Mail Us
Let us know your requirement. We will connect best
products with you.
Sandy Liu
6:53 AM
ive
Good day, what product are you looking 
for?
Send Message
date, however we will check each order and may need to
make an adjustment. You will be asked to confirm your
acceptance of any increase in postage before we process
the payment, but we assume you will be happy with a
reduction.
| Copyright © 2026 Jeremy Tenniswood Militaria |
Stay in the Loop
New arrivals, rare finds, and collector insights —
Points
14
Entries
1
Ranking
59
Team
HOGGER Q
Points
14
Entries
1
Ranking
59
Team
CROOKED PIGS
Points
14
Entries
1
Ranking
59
-*-*-
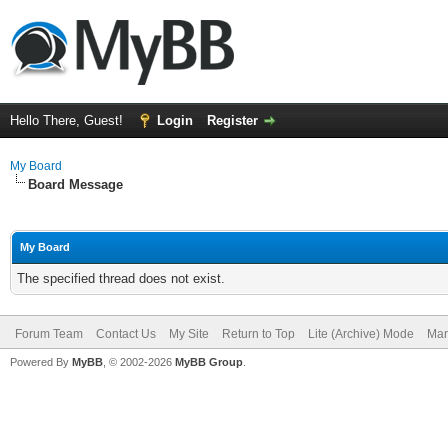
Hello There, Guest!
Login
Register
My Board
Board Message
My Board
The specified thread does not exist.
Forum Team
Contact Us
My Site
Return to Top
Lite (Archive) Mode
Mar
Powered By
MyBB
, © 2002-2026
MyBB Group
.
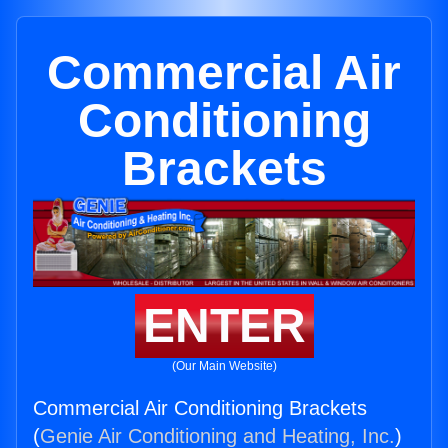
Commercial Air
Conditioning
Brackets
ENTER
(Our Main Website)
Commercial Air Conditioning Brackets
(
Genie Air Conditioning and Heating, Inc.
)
-*-*-
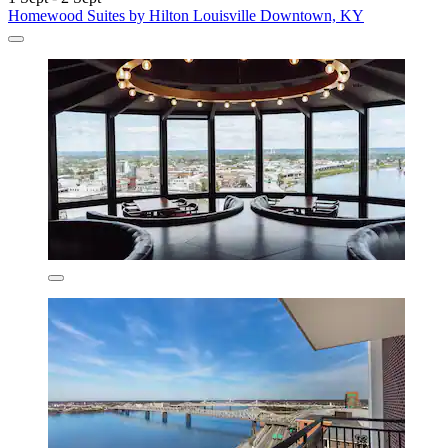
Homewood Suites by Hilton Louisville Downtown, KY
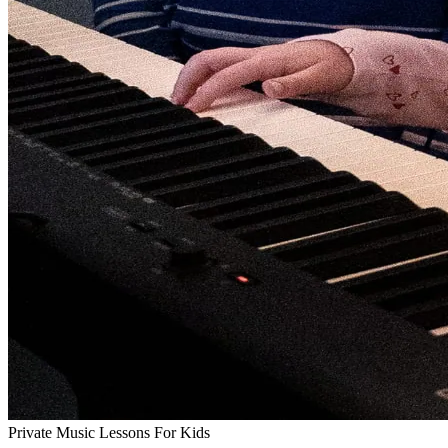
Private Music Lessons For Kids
-*-*-
Action item. Filter the listing for the word "will" and copy each line that has it.

Result of the task.
Let us know your requirement. We will connect best
date, however we will check each order and may need to
make an adjustment. You will be asked to confirm your
the payment, but we assume you will be happy with a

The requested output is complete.